Opposition übt Kritik an Sicherheitsproblem in Bozen

Sicherheitslage verschlechtert sich
In einer gemeinsamen Stellungnahme verweisen die Bozner Oppositionsparteien auf wiederholte Berichte über Schlägereien, Gewalttaten und Spannungen in der Bozner Altstadt.
Gleichzeitig sei die Zahl der Menschen gestiegen, die auf der Straße leben. Die tatsächliche Sicherheitslage habe sich nach Ansicht der Kritiker verschlechtert.
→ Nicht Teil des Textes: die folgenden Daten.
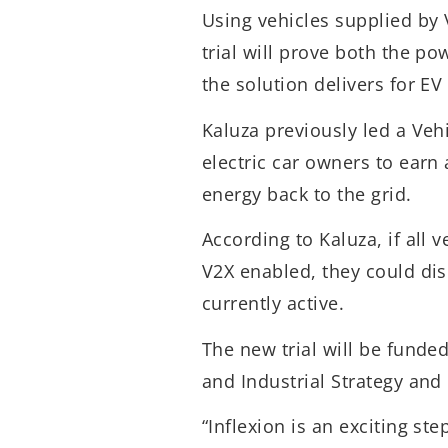
Using vehicles supplied by
trial will prove both the po
the solution delivers for EV
Kaluza previously led a Vehi
electric car owners to earn 
energy back to the grid.
According to Kaluza, if all 
V2X enabled, they could dis
currently active.
The new trial will be funde
and Industrial Strategy and
“Inflexion is an exciting st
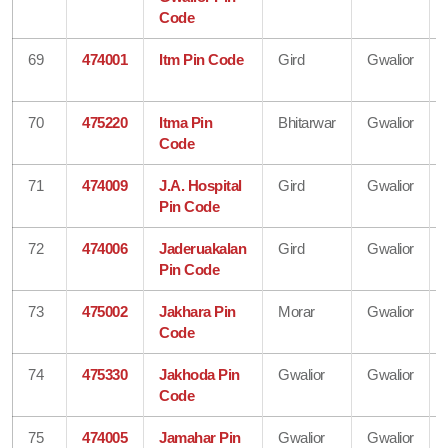
Code
69
474001
Itm Pin Code
Gird
Gwalior
70
475220
Itma Pin
Bhitarwar
Gwalior
Code
71
474009
J.A. Hospital
Gird
Gwalior
Pin Code
72
474006
Jaderuakalan
Gird
Gwalior
Pin Code
73
475002
Jakhara Pin
Morar
Gwalior
Code
74
475330
Jakhoda Pin
Gwalior
Gwalior
Code
75
474005
Jamahar Pin
Gwalior
Gwalior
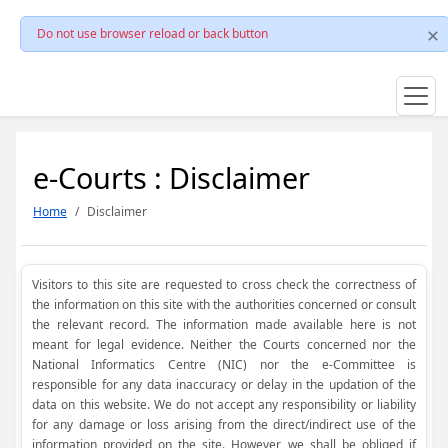
Do not use browser reload or back button
e-Courts : Disclaimer
Home
Disclaimer
Visitors to this site are requested to cross check the correctness of
the information on this site with the authorities concerned or consult
the relevant record. The information made available here is not
meant for legal evidence. Neither the Courts concerned nor the
National Informatics Centre (NIC) nor the e-Committee is
responsible for any data inaccuracy or delay in the updation of the
data on this website. We do not accept any responsibility or liability
for any damage or loss arising from the direct/indirect use of the
information provided on the site. However, we shall be obliged if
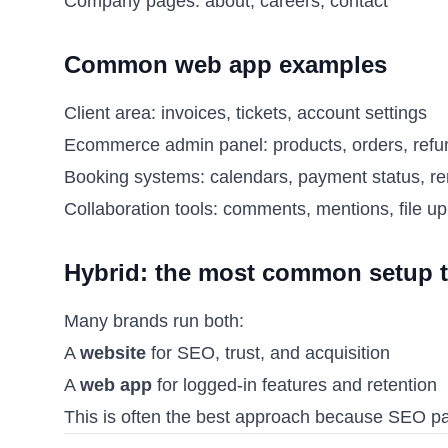
Company pages: about, careers, contact
Common web app examples
Client area: invoices, tickets, account settings
Ecommerce admin panel: products, orders, refu
Booking systems: calendars, payment status, r
Collaboration tools: comments, mentions, file u
Hybrid: the most common setup 
Many brands run both:
A
website
for SEO, trust, and acquisition
A
web app
for logged-in features and retention
This is often the best approach because SEO pag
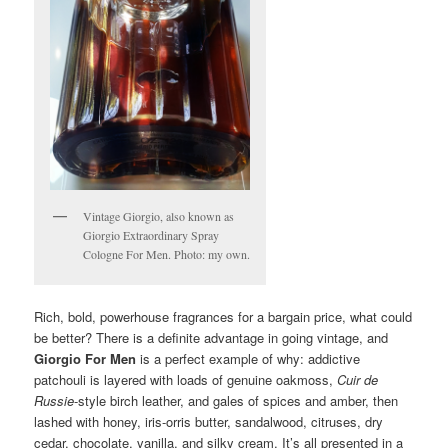
Vintage Giorgio, also known as
Giorgio Extraordinary Spray
Cologne For Men. Photo: my own.
Rich, bold, powerhouse fragrances for a bargain price, what could
be better? There is a definite advantage in going vintage, and
Giorgio For Men
is a perfect example of why: addictive
patchouli is layered with loads of genuine oakmoss,
Cuir de
Russie
-style birch leather, and gales of spices and amber, then
lashed with honey, iris-orris butter, sandalwood, citruses, dry
cedar, chocolate, vanilla, and silky cream. It’s all presented in a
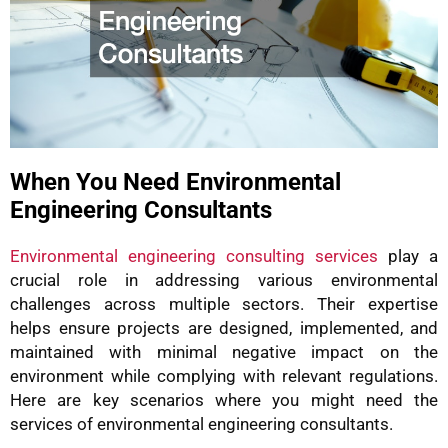
When You Need Environmental
Engineering Consultants
Environmental engineering consulting services
play a
crucial role in addressing various environmental
challenges across multiple sectors. Their expertise
helps ensure projects are designed, implemented, and
maintained with minimal negative impact on the
environment while complying with relevant regulations.
Here are key scenarios where you might need the
services of environmental engineering consultants.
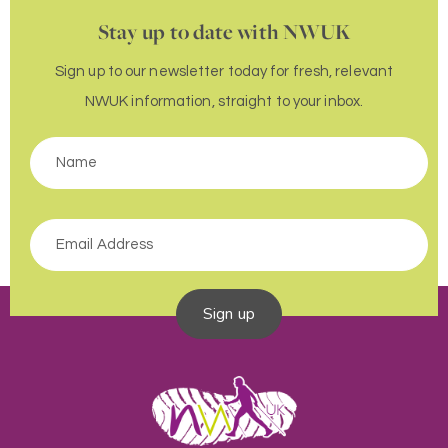
Stay up to date with NWUK
Sign up to our newsletter today for fresh, relevant
NWUK information, straight to your inbox.
Sign up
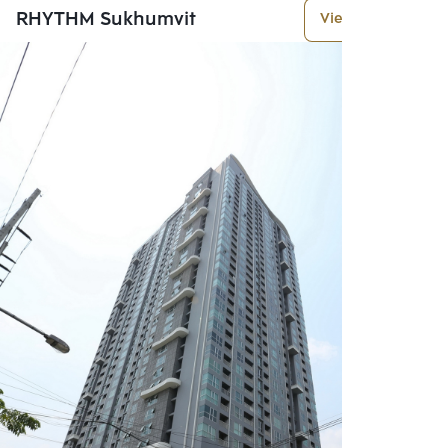
RHYTHM Sukhumvit
View More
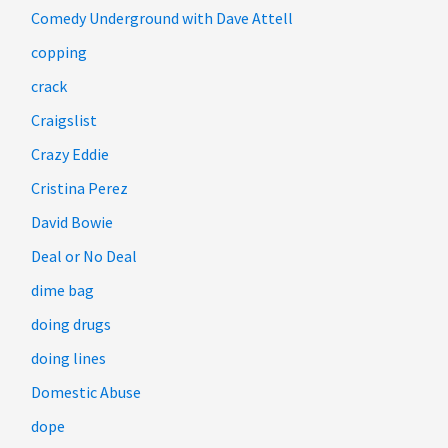
Comedy Underground with Dave Attell
copping
crack
Craigslist
Crazy Eddie
Cristina Perez
David Bowie
Deal or No Deal
dime bag
doing drugs
doing lines
Domestic Abuse
dope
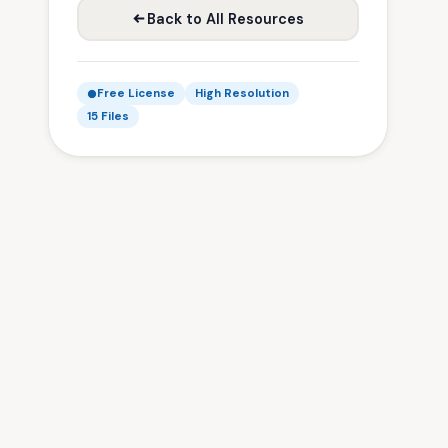
Back to All Resources
Free License
High Resolution
15 Files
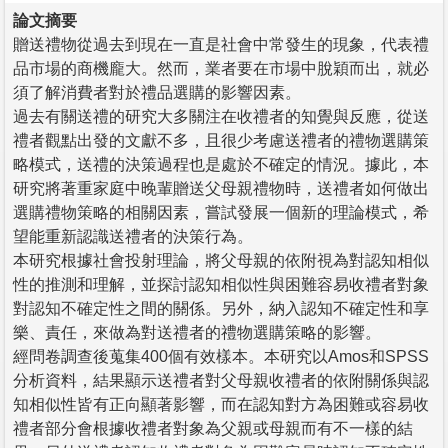
論文摘要
贈送禮物從過去到現在一直是社會中常發生的現象，代表禮
品市場的商機龐大。然而，業者要在市場中脫穎而出，就必
須了解消費者對於禮品選購的影響因素。
過去有關送禮的研究大多關注在收禮者的知覺與反應，從送
禮者觀點出發的文獻不多，且很少考慮送禮者的禮物選購策
略模式，送禮的決策過程也是處於不確定的情況。據此，本
研究將著重家庭中晚輩贈送父母親禮物時，送禮者如何做出
選購禮物策略的相關因素，嘗試發展一個新的理論模式，希
望能重新認識送禮者的決策行為。
本研究根據社會投射理論，將父母親的依附視為對認知相似
性的推測和理解，並探討認知相似性與困難容易收禮者對象
對認知不確定性之間的關係。另外，納入認知不確定性和享
樂、責任，來做為對送禮者的禮物選購策略的影響。
經問卷調查後蒐集400個有效樣本。本研究以Amos和SPSS
分析資料，結果顯示送禮者對父母親收禮者的依附關係與認
知相似性皆有正向顯著影響，而在認知對方為困難或容易收
禮者部分會根據收禮者對象為父親或母親而有不一樣的結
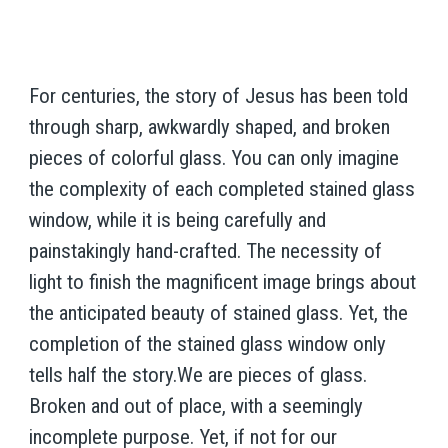
For centuries, the story of Jesus has been told
through sharp, awkwardly shaped, and broken
pieces of colorful glass. You can only imagine
the complexity of each completed stained glass
window, while it is being carefully and
painstakingly hand-crafted. The necessity of
light to finish the magnificent image brings about
the anticipated beauty of stained glass. Yet, the
completion of the stained glass window only
tells half the story.We are pieces of glass.
Broken and out of place, with a seemingly
incomplete purpose. Yet, if not for our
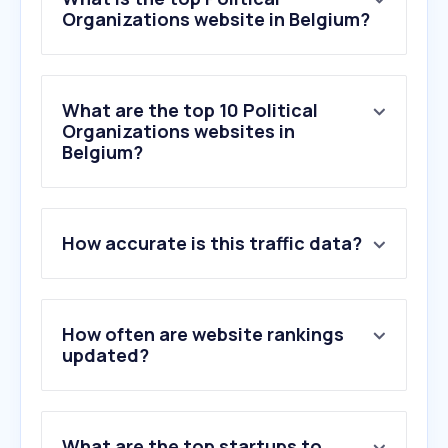
Organizations website in Belgium?
What are the top 10 Political
Organizations websites in
Belgium?
1
.
vlaamsparlement.be
How accurate is this traffic data?
2
.
cumuleo.be
3
.
apache.be
4
.
lachambre.be
5
.
senate.be
How often are website rankings
6
.
vooruit.org
updated?
7
.
visitmol.be
8
.
groen.be
9
.
openpetition.eu
What are the top startups to
10
.
pacificsinttruiden.be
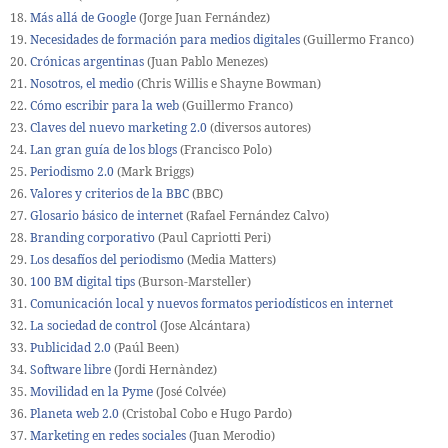
18.
Más allá de Google
(Jorge Juan Fernández)
19.
Necesidades de formación para medios digitales
(Guillermo Franco)
20.
Crónicas argentinas
(Juan Pablo Menezes)
21.
Nosotros, el medio
(Chris Willis e Shayne Bowman)
22.
Cómo escribir para la web
(Guillermo Franco)
23.
Claves del nuevo marketing 2.0
(diversos autores)
24.
Lan gran guía de los blogs
(Francisco Polo)
25.
Periodismo 2.0
(Mark Briggs)
26.
Valores y criterios de la BBC
(BBC)
27.
Glosario básico de internet
(Rafael Fernández Calvo)
28.
Branding corporativo
(Paul Capriotti Peri)
29.
Los desafíos del periodismo
(Media Matters)
30.
100 BM digital tips
(Burson-Marsteller)
31.
Comunicación local y nuevos formatos periodísticos en internet
32.
La sociedad de control
(Jose Alcántara)
33.
Publicidad 2.0
(Paúl Been)
34.
Software libre
(Jordi Hernàndez)
35.
Movilidad en la Pyme
(José Colvée)
36.
Planeta web 2.0
(Cristobal Cobo e Hugo Pardo)
37.
Marketing en redes sociales
(Juan Merodio)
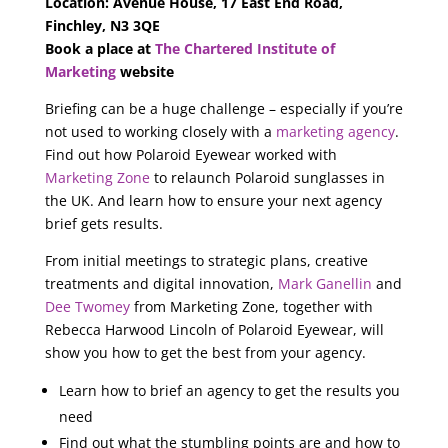
Location: Avenue House, 17 East End Road,
Finchley, N3 3QE
Book a place at
The Chartered Institute of
Marketing
website
Briefing can be a huge challenge – especially if you’re
not used to working closely with a
marketing agency
.
Find out how Polaroid Eyewear worked with
Marketing Zone
to relaunch Polaroid sunglasses in
the UK. And learn how to ensure your next agency
brief gets results.
From initial meetings to strategic plans, creative
treatments and digital innovation,
Mark Ganellin
and
Dee Twomey
from Marketing Zone, together with
Rebecca Harwood Lincoln of Polaroid Eyewear, will
show you how to get the best from your agency.
Learn how to brief an agency to get the results you
need
Find out what the stumbling points are and how to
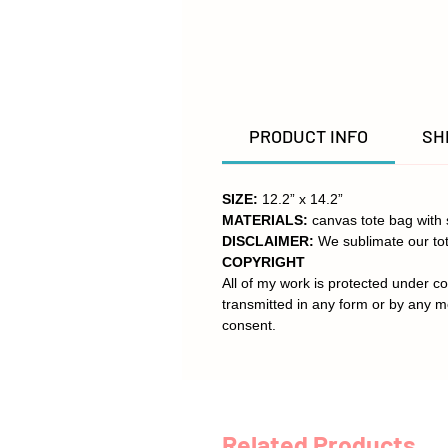
PRODUCT INFO
SH
SIZE:
12.2” x 14.2”
MATERIALS:
canvas tote bag with 
DISCLAIMER:
We sublimate our tot
COPYRIGHT
All of my work is protected under co
transmitted in any form or by any m
consent.
Related Products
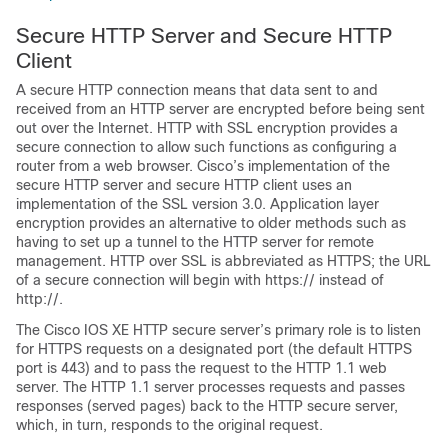
Secure HTTP Server and Secure HTTP
Client
A secure HTTP connection means that data sent to and
received from an HTTP server are encrypted before being sent
out over the Internet. HTTP with SSL encryption provides a
secure connection to allow such functions as configuring a
router from a web browser. Cisco’s implementation of the
secure HTTP server and secure HTTP client uses an
implementation of the SSL version 3.0. Application layer
encryption provides an alternative to older methods such as
having to set up a tunnel to the HTTP server for remote
management. HTTP over SSL is abbreviated as HTTPS; the URL
of a secure connection will begin with https:// instead of
http://.
The Cisco IOS XE HTTP secure server’s primary role is to listen
for HTTPS requests on a designated port (the default HTTPS
port is 443) and to pass the request to the HTTP 1.1 web
server. The HTTP 1.1 server processes requests and passes
responses (served pages) back to the HTTP secure server,
which, in turn, responds to the original request.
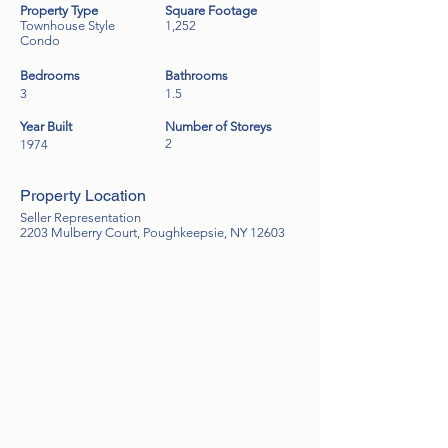
Property Type
Square Footage
Townhouse Style
1,252
Condo
Bedrooms
Bathrooms
3
1.5
Year Built
Number of Storeys
2
1974
Property Location
Seller Representation
2203 Mulberry Court, Poughkeepsie, NY 12603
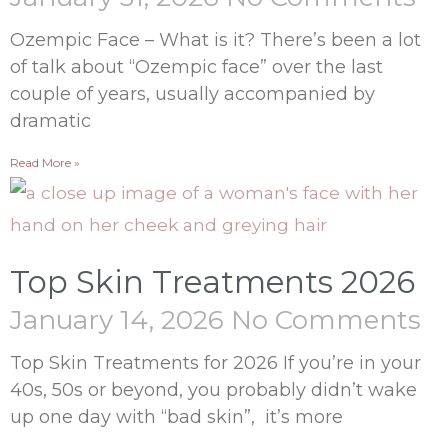
Ozempic Face – What is it? There’s been a lot
of talk about “Ozempic face” over the last
couple of years, usually accompanied by
dramatic
Read More »
Top Skin Treatments 2026
January 14, 2026
No Comments
Top Skin Treatments for 2026 If you’re in your
40s, 50s or beyond, you probably didn’t wake
up one day with “bad skin”, it’s more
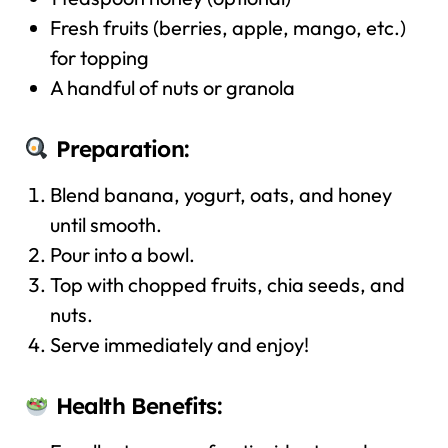
Fresh fruits (berries, apple, mango, etc.)
for topping
A handful of nuts or granola
Preparation:
Blend banana, yogurt, oats, and honey
until smooth.
Pour into a bowl.
Top with chopped fruits, chia seeds, and
nuts.
Serve immediately and enjoy!
Health Benefits:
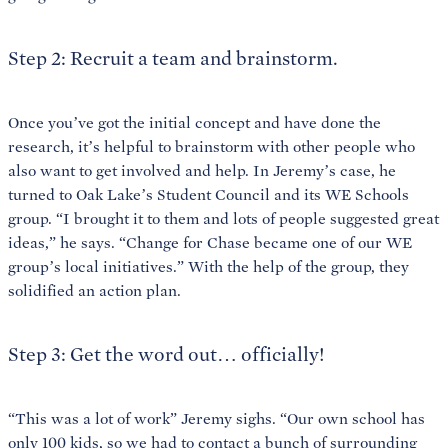
Step 2: Recruit a team and brainstorm.
Once you’ve got the initial concept and have done the
research, it’s helpful to brainstorm with other people who
also want to get involved and help. In Jeremy’s case, he
turned to Oak Lake’s Student Council and its WE Schools
group. “I brought it to them and lots of people suggested great
ideas,” he says. “Change for Chase became one of our WE
group’s local initiatives.” With the help of the group, they
solidified an action plan.
Step 3: Get the word out… officially!
“This was a lot of work” Jeremy sighs. “Our own school has
only 100 kids, so we had to contact a bunch of surrounding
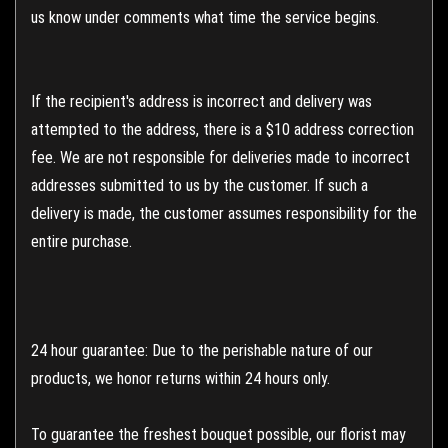
us know under comments what time the service begins.
If the recipient's address is incorrect and delivery was
attempted to the address, there is a $10 address correction
fee. We are not responsible for deliveries made to incorrect
addresses submitted to us by the customer. If such a
delivery is made, the customer assumes responsibility for the
entire purchase.
24 hour guarantee: Due to the perishable nature of our
products, we honor returns within 24 hours only.
To guarantee the freshest bouquet possible, our florist may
Besonders kritisch sehen die Fraktionen, dass die Bozner Stadtregierung inzwischen Unterstützung aus Rom einfordert. Dies werde als Eingeständnis gewertet, dass die bisherigen Maßnahmen nicht die gewünschte Wirkung erzielt hätten.
Probleme werden nicht frühzeitig abgefangen
Die Opposition wirft der Verwaltung zudem vor, soziale Präventionsarbeit zurückgefahren zu haben. Weniger pädagogische Betreuung und eine geringere Begleitung von Menschen in schwierigen Lebenslagen hätten dazu geführt, dass Probleme nicht frühzeitig aufgefangen würden. Sicherheit könne nicht allein durch repressive Maßnahmen geschaffen werden, sondern brauche auch soziale Unterstützung und Prävention, heißt es.
Deutliche Kritik üben die Oppositionsvertreter auch an den Plänen für ein Abschiebezentrum (CPR). Ein solches Zentrum sei ihrer Ansicht nach weder wirksam noch menschenwürdig. Zudem würden dadurch Sicherheitskräfte und Personal gebunden, die an anderer Stelle in der Stadt benötigt würden.
Die Gemeinderatsfraktionen fordern stattdessen mehr Präsenz im Stadtgebiet, gezielte Einsätze der Sicherheitskräfte, soziale Inklusion und vorbeugende Maßnahmen. Sicherheit dürfe kein Wahlkampfthema bleiben, sondern müsse sich im Alltag der Bürger widerspiegeln, betonen die Oppositionsparteien. Sie verlangen von der Bozner Stadtregierung konkrete Lösungen statt Erklärungen, warum Probleme bislang nicht gelöst werden konnten.